— Data extracted from a collection —
+ + +

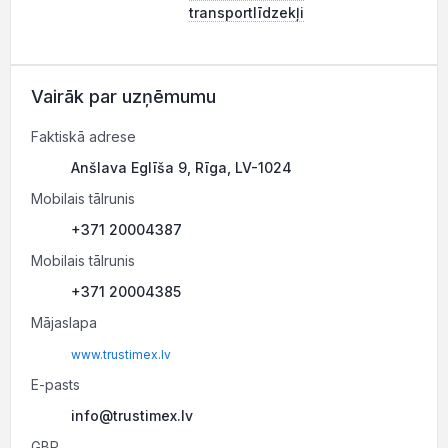
transportlīdzekļi
Vairāk par uzņēmumu
Faktiskā adrese
Anšlava Eglīša 9, Rīga, LV-1024
Mobilais tālrunis
+371 20004387
Mobilais tālrunis
+371 20004385
Mājaslapa
www.trustimex.lv
E-pasts
info@trustimex.lv
GBP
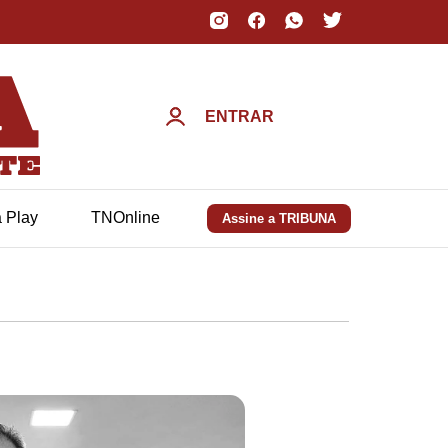
ENTRAR
a Play
TNOnline
Assine a TRIBUNA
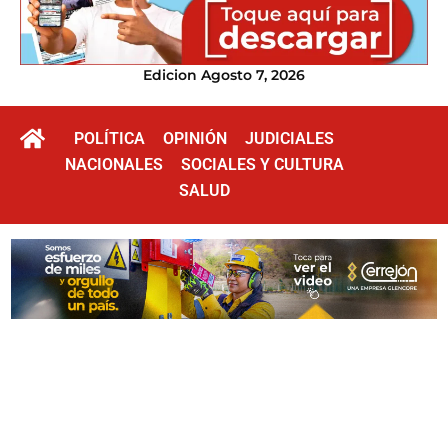
Edicion Agosto 7, 2026
POLÍTICA
OPINIÓN
JUDICIALES
NACIONALES
SOCIALES Y CULTURA
SALUD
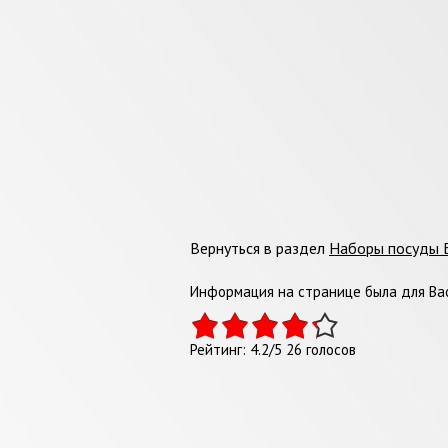
Вернуться в раздел
Наборы посуды 
Информация на странице была для Вас
Рейтинг:
4.2
/
5
26
голосов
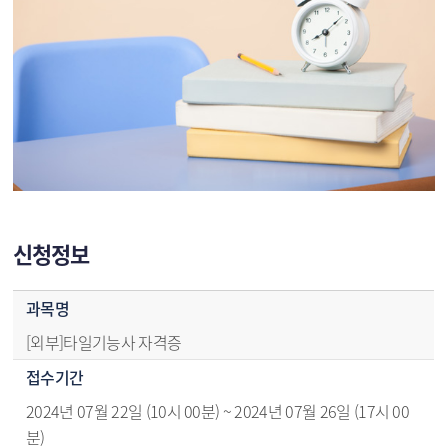
신청정보
신청정보 - 과목명,접수기간,추가접수기간,교육기간,요일,시간,접수방법,신청방법,운영방법,모집정원,대기인원,수강료
과목명
[외부]타일기능사 자격증
접수기간
2024년 07월 22일 (10시 00분) ~ 2024년 07월 26일 (17시 00
분)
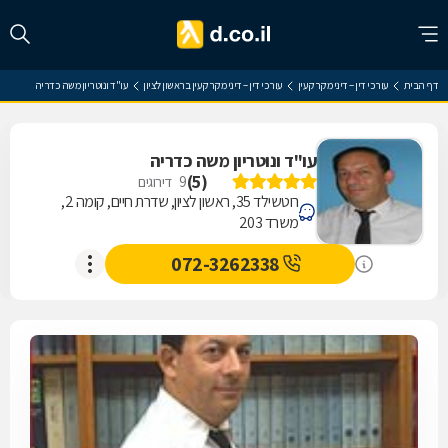
דף הבית
עורכי דין – דיני מקרקעין
עורכי דין – דיני מקרקעין בראשון לציון
עו"ד ונוטריון משה כדריה
עו"ד ונוטריון משה כדריה
)
5
(
9
דירוגים
רוטשילד 35, ראשון לציון, שדרת חיים, קומה 2,
משרד 203
072-3262338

+ + +

— Task objective —
Reproduce each line of the records above, exactly and without pictures.

— Response box —
transportlīdzekļi
Vairāk par uzņēmumu
Faktiskā adrese
Anšlava Eglīša 9, Rīga, LV-1024
Mobilais tālrunis
+371 20004387
Mobilais tālrunis
+371 20004385
Mājaslapa
www.trustimex.lv
E-pasts
info@trustimex.lv
GBP
ENTRAR
a Play
TNOnline
Assine a TRIBUNA
Edicion Agosto 7, 2026
POLÍTICA
OPINIÓN
JUDICIALES
NACIONALES
SOCIALES Y CULTURA
SALUD
Вернуться в раздел
Наборы посуды 
Информация на странице была для Вас
Рейтинг:
4.2
/
5
26
голосов
신청정보
신청정보 - 과목명,접수기간,추가접수기간,교육기간,요일,시간,접수방법,신청방법,운영방법,모집정원,대기인원,수강료
과목명
[외부]타일기능사 자격증
접수기간
2024년 07월 22일 (10시 00분) ~ 2024년 07월 26일 (17시 00
분)
דף הבית
עורכי דין – דיני מקרקעין
עורכי דין – דיני מקרקעין בראשון לציון
עו"ד ונוטריון משה כדריה
עו"ד ונוטריון משה כדריה
)
5
(
9
דירוגים
רוטשילד 35, ראשון לציון, שדרת חיים, קומה 2,
משרד 203
072-3262338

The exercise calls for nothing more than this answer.